It’d be great if we could automatically limit ourselves to 4 threads on the M1; I’ve experienced the same issue of using >4 threads seriously regressing performance.
However, I haven’t gotten around to doing more serious testing, e.g. I’d think using @spawn
with enough chunks should help performance at some point.
As mcabbot said, be sure to using LinearAlgebra; BLAS.set_num_threads(1)
before running the benchmark.
julia> using LinearAlgebra
julia> BLAS.set_num_threads(1)
julia> @time Threads.@threads for i in 1:1000 rand(1000,1000)/rand(1000,1000) end
24.880300 seconds (3.28 M allocations: 37.438 GiB, 3.44% gc time, 0.06% compilation time)
julia> versioninfo()
Julia Version 1.7.0-DEV.1088
Commit 6cebd28e66* (2021-05-11 14:04 UTC)
Platform Info:
OS: macOS (arm64-apple-darwin20.3.0)
CPU: Apple M1
WORD_SIZE: 64
LIBM: libopenlibm
LLVM: libLLVM-11.0.1 (ORCJIT, cyclone)
Environment:
JULIA_NUM_THREADS = 4
julia> BLAS.set_num_threads(4)
julia> @time for i in 1:1000 rand(1000,1000)/rand(1000,1000) end
26.165694 seconds (11.00 k allocations: 37.261 GiB, 3.40% gc time)
By restricting ourselves to 4 threads total (between both BLAS and Julia), these times are both much faster than those you reported in the opening post.
These times are good, especially as the M1 wasn’t even using Apple Accelerate, meaning it is missing out on their library using the special matrix instructions.
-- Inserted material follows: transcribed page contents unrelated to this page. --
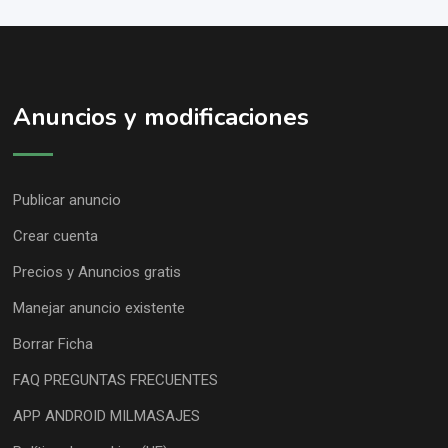
Anuncios y modificaciones
Publicar anuncio
Crear cuenta
Precios y Anuncios gratis
Manejar anuncio existente
Borrar Ficha
FAQ PREGUNTAS FRECUENTES
APP ANDROID MILMASAJES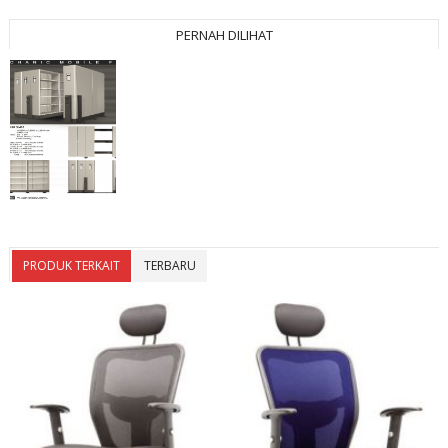
PERNAH DILIHAT
PRODUK TERKAIT
TERBARU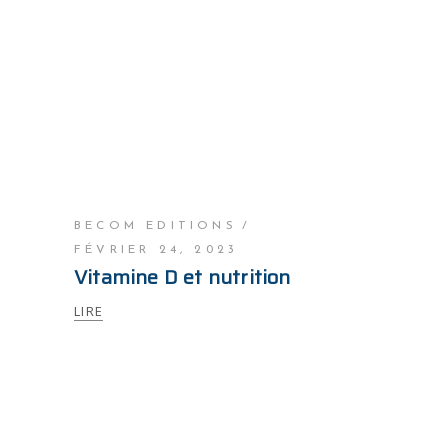
BECOM EDITIONS
FÉVRIER 24, 2023
Vitamine D et nutrition
LIRE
For comparison, MKL with 4 threads on a system with AVX512:
julia> using MKL
[ Info: Precompiling MKL [33e6dc65-8f57-5167-99aa-e5a354878fb2]
julia> using LinearAlgebra
julia> BLAS.set_num_threads(1)
julia> @time Threads.@threads for i in 1:1000 rand(1000,1000)/rand(1000,1000) end
13.029377 seconds (3.28 M allocations: 37.439 GiB, 2.82% gc time, 0.12% compilation time)
julia> versioninfo()
Julia Version 1.7.0-DEV.1082
Commit 6420bd5d63* (2021-05-10 13:16 UTC)
Platform Info:
OS: Linux (x86_64-generic-linux)
CPU: Intel(R) Core(TM) i9-10980XE CPU @ 3.00GHz
WORD_SIZE: 64
LIBM: libopenlibm
LLVM: libLLVM-11.0.1 (ORCJIT, cascadelake)
Environment:
JULIA_NUM_THREADS = 4
julia> BLAS.set_num_threads(4)
julia> @time for i in 1:1000 rand(1000,1000)/rand(1000,1000) end
16.962086 seconds (11.00 k allocations: 37.261 GiB, 2.62% gc time)
julia> using VectorizedRNG
julia> BLAS.set_num_threads(1)
julia> @time Threads.@threads for i in 1:1000 rand(1000,1000)/rand(1000,1000) end
12.629314 seconds (38.23 k allocations: 37.262 GiB, 1.90% gc time, 0.14% compilation time)
julia> @time Threads.@threads for i in 1:1000 rand(local_rng(),1000,1000)/rand(local_rng(),1000,1000) end
11.429838 seconds (35.28 k allocations: 37.262 GiB, 1.64% gc time, 0.15% compilation time)
julia> Threads.nthreads()
4
Using OpenBLAS instead results in a time similar to the M1’s:
julia> using LinearAlgebra
julia> BLAS.set_num_threads(1)
julia> Threads.nthreads()
4
julia> @time Threads.@threads for i in 1:1000 rand(1000,1000)/rand(1000,1000) end
19.849157 seconds (3.28 M allocations: 37.439 GiB, 1.93% gc time, 0.10% compilation time)
@staticfloat had a gist somewhere for getting the M1 to use Accelerate.
Would be great to try that again and have a fair comparison with MKL.